[SDK-165] Fix user-controlled bypass of sensitive method (GSRR-709)

[sumeruchat]

🔒 Security Fix: User-Controlled Bypass of Sensitive Methods (PSEC-636)

The Problem (In Simple Terms)

What was the vulnerability?

Our Android SDK had a security gap where a malicious user could potentially access another user's data.
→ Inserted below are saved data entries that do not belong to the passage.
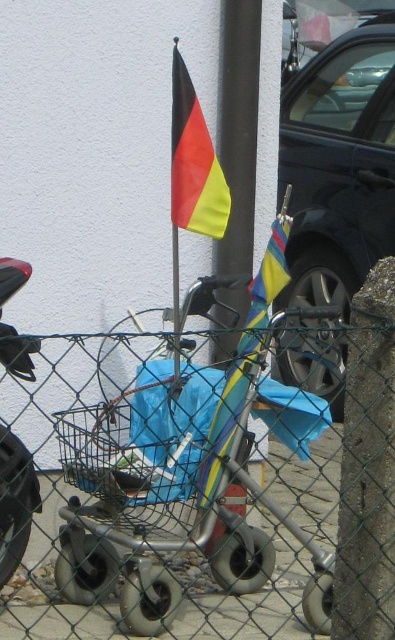 What do you see at coordinates (248, 595) in the screenshot? The width and height of the screenshot is (395, 640). I see `smooth concrete pavement at lower center` at bounding box center [248, 595].

Measure the distance from smooth concrete pavement at lower center to polyester flag at center.

smooth concrete pavement at lower center and polyester flag at center are 18.16 inches apart.

The width and height of the screenshot is (395, 640). What are the coordinates of `smooth concrete pavement at lower center` in the screenshot? It's located at (248, 595).

Can you confirm if shiny black car at right is positioned above polyester flag at center?

Yes.

Between point (325, 147) and point (227, 445), which one is positioned in front?

Point (227, 445)

The image size is (395, 640). Find the location of `shiny black car at right`. shiny black car at right is located at coordinates (338, 164).

Who is positioned more to the left, shiny black motorcycle at left or polyester flag at center?

shiny black motorcycle at left is more to the left.

In the scene shown: Which is below, shiny black motorcycle at left or polyester flag at center?

shiny black motorcycle at left is below.

Find the location of `shiny black motorcycle at left`. shiny black motorcycle at left is located at coordinates (15, 500). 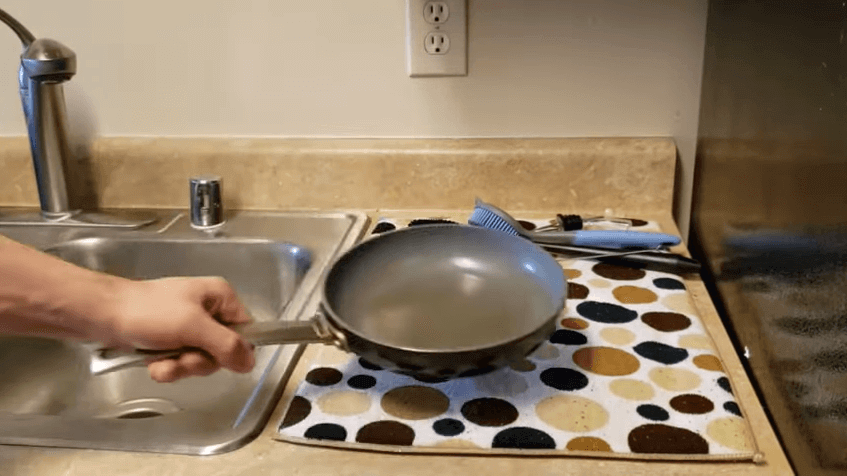 Identify the location of frying pan. (471, 301). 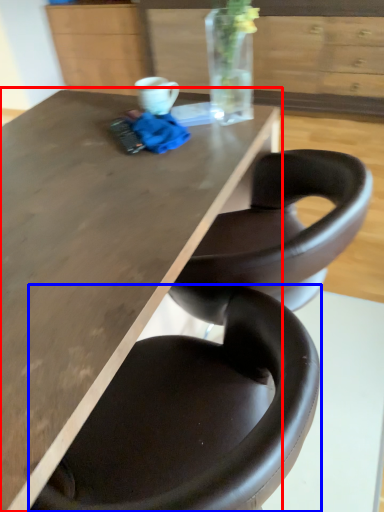 Question: Which object appears farthest to the camera in this image, table (highlighted by a red box) or chair (highlighted by a blue box)?

Choices:
 (A) table
 (B) chair

Answer: (A) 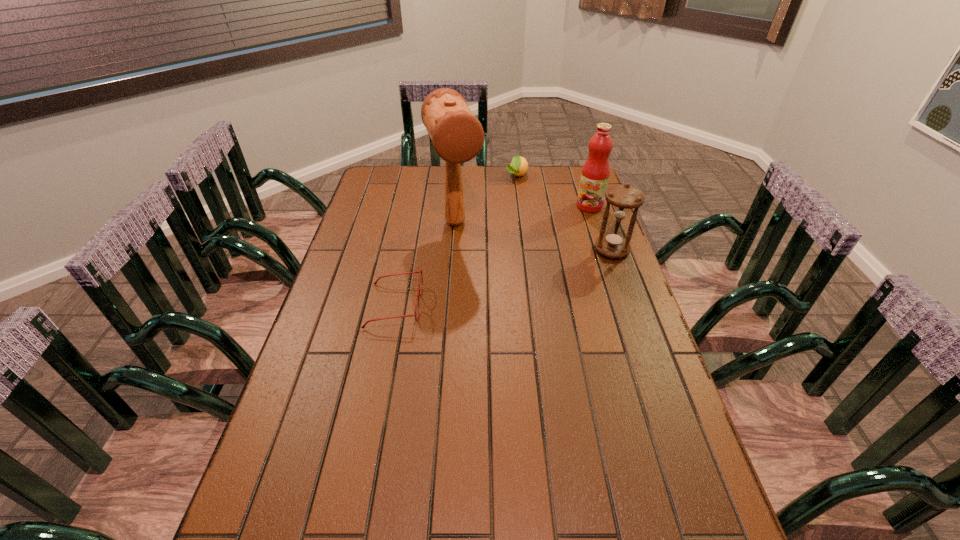 Where is `object that is the fourth closest to the hourglass`? This screenshot has height=540, width=960. object that is the fourth closest to the hourglass is located at coordinates (420, 271). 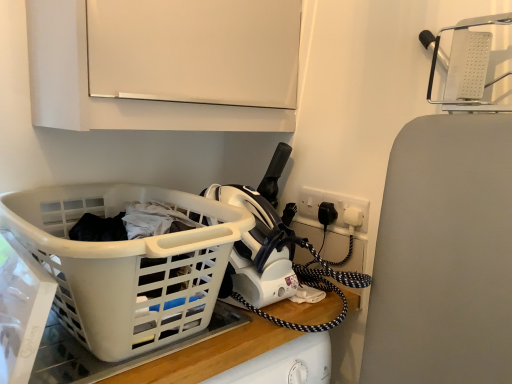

Here's how:

1. The Attack Surface: The SDK stores user credentials (email, userId, authToken) in Android's encrypted keychain
2. The Exploit Window: Between storing credentials and using them for sensitive operations, there was a timing gap
3. The Attack: A sophisticated attacker with a custom app could:
   • Reverse engineer the SDK (it's open source)
   • Modify keychain data between storage and usage
   • Inject another user's credentials
   • Trigger sensitive operations with the wrong user's data

What could an attacker do?

If successful, they could:

• ✉️ Send push notifications to another user's device (registerForPush)
• 📱 Access in-app messages meant for another user (syncInApp)
• 💬 Read embedded messages from another user's account (syncMessages)

Why was this possible?

The code had a classic TOCTOU (Time-Of-Check-Time-Of-Use) vulnerability:

// OLD CODE - VULNERABLE
_email = email;
_authToken = authToken;
storeAuthData();           // ⚠️ Stores to keychain

// ⏰ TIMING GAP - keychain could be tampered with here!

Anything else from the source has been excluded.